The aim of this strategy is to put immediate pressure on the opponent with the intent of ending points quickly. Good returns must be made, or else the server can gain the advantage. This tactic is especially useful on fast courts (e.g. grass courts) and less so on slow courts (e.g. clay courts). For it to be successful, the player must either have a good serve to expose an opponent's poor return or be exceptionally quick and confident in movement around the net to produce an effective returning volley. Ken Rosewall, for instance, had a feeble serve but was a very successful serve-and-volley player for two decades. Goran Ivanišević, on the other hand, had success employing the serve-and-volley strategy with great serves and average volleys.

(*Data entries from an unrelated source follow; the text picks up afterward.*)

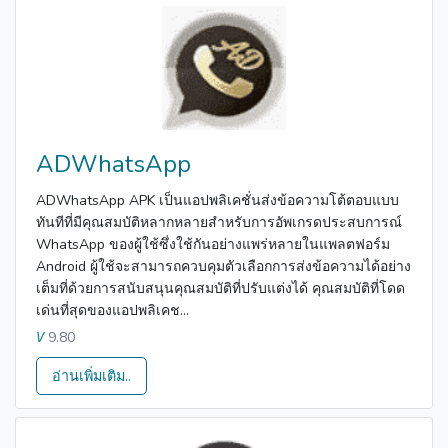
ADWhatsApp
ADWhatsApp APK เป็นแอปพลิเคชั่นส่งข้อความโต้ตอบแบบ
ทันทีที่มีคุณสมบัติหลากหลายสำหรับการอัพเกรดประสบการณ์
WhatsApp ของผู้ใช้ซึ่งใช้กันอย่างแพร่หลายในแพลตฟอร์ม
Android ผู้ใช้จะสามารถควบคุมตัวเลือกการส่งข้อความได้อย่าง
เต็มที่ด้วยการสนับสนุนคุณสมบัติที่ปรับแต่งได้ คุณสมบัติที่โดด
เด่นที่สุดของแอปพลิเคช...
9.80
V
อ่านเพิ่มเติม..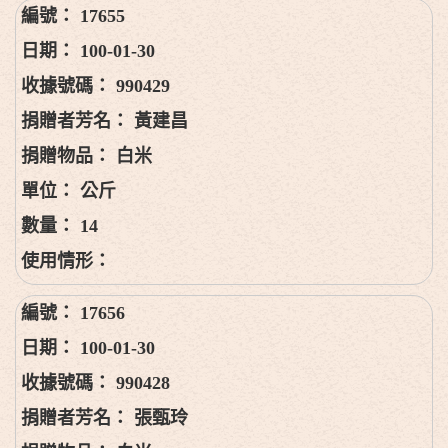
17655
100-01-30
990429
黃建昌
白米
公斤
14
17656
100-01-30
990428
張甄玲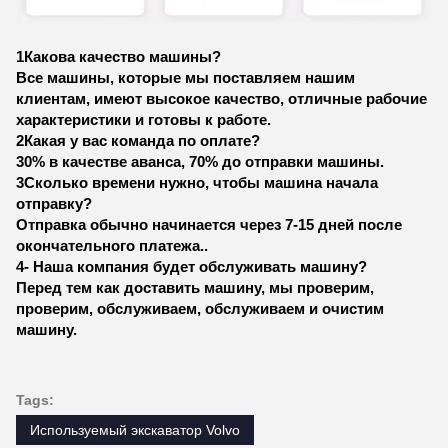
1Какова качество машины?
Все машины, которые мы поставляем нашим
клиентам, имеют высокое качество, отличные рабочие
характеристики и готовы к работе.
2Какая у вас команда по оплате?
30% в качестве аванса, 70% до отправки машины.
3Сколько времени нужно, чтобы машина начала
отправку?
Отправка обычно начинается через 7-15 дней после
окончательного платежа..
4- Наша компания будет обслуживать машину?
Перед тем как доставить машину, мы проверим,
проверим, обслуживаем, обслуживаем и очистим
машину.
Tags:
Используемый экскаватор Volvo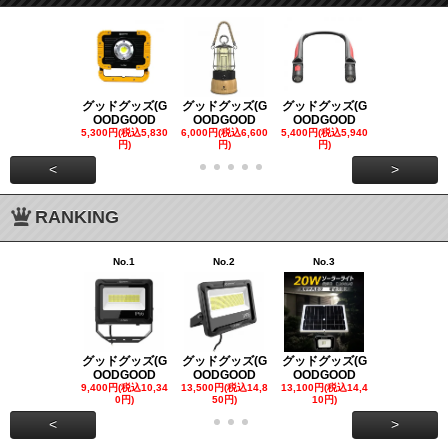
グッドグッズ(G
グッドグッズ(G
グッドグッズ(G
グッドグッズ
OODGOOD
OODGOOD
OODGOOD
OODGOO
5,300円(税込5,830
6,000円(税込6,600
5,400円(税込5,940
21,000円(税込
円)
円)
円)
00円)
<
>
RANKING
No.1
No.2
No.3
No.4
グッドグッズ(G
グッドグッズ(G
グッドグッズ(G
グッドグッズ
OODGOOD
OODGOOD
OODGOOD
OODGOO
9,400円(税込10,34
13,500円(税込14,8
13,100円(税込14,4
7,300円(税込8
0円)
50円)
10円)
円)
<
>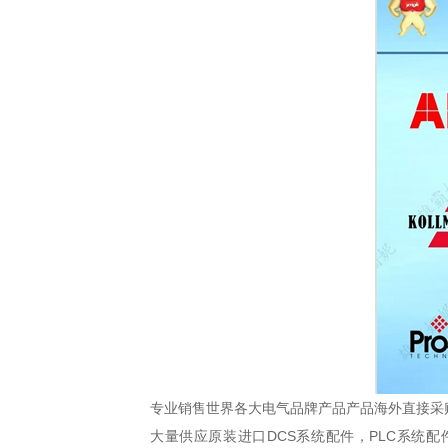
专业销售世界各大电气品牌产品产品海外直接采
大量供应原装进口DCS系统配件，PLC系统配件。主营: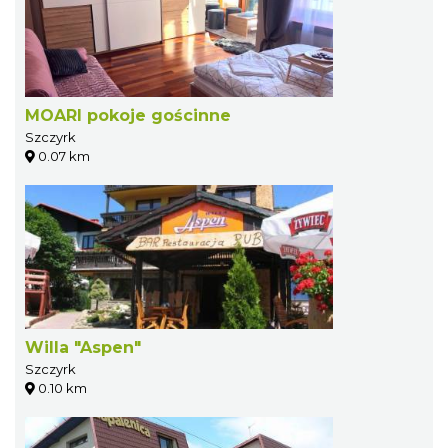
MOARI pokoje gościnne
Szczyrk
0.07 km
Willa "Aspen"
Szczyrk
0.10 km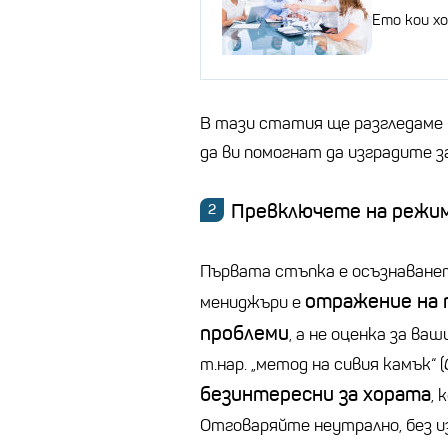
Ето кои х
В тази статия ще разгледаме 
да ви помогнат да изградите
Превключете на режим
Първата стъпка е осъзнаванет
отражение на 
мениджъри е
проблеми
, а не оценка за в
т.нар. „метод на сивия камък“ (
безинтересни за хората
,
Отговаряйте неутрално, без и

The serve-and-volley era (roughly 1940-2000) 
Although some early tennis greats such as Bill Tilden, Ellsworth Vines, and Don Budge were noted for their fine serves and net games, they did not play a 100% serve-and-volley style game. Jack Kramer in the late 1940s was the first world-class player to consistently come to the net after every serve, including his second serve. Kramer writes, however, in his 1979 autobiography, that it was Bobby Riggs, his opponent in the 1948 Pro tennis tour who began the strategy: "When we first started touring he came at me on his first serve, on his second serve, and on my second serve.... my second serve didn't kick like Bobby's, so he could return that deep enough and follow into the net.... It forced me to think attack constantly. I would rush in and try to pound his weakest point -- his backhand. So the style I am famous for was not consciously planned: it was created out of the necessity of dealing with Bobby Riggs."

In the mid-1950s, when Pancho Gonzales was dominating professional tennis with his serve-and-volley game, occasional brief attempts were made to partially negate the power of his serve. This, it was felt, would lead to longer rallies and more spectator interest. At least three times the rules were modified:

 In several important tournaments such as the United States Professional Championships the Van Alen Streamlined Scoring System (VASSS), devised by James Van Alen, was used. The match was scored as if in table tennis, with 21 points per game, 5 serves per player, and no second serves. The fans preferred the traditional scoring system, however, and in any case Gonzales continued to win under VASSS rules.
 Jack Kramer, by then the professional tour promoter and no longer its dominant player, also tried a three-bounce rule, in which the server could not come to the net until the ball had been in play for at least three bounces. Gonzales won anyway, and this experiment was dropped.
 Kramer also tried marking a secondary service line one yard behind the baseline, so that the server was further away from the net when he served. Once again Gonzales was undeterred and the original rules were restored.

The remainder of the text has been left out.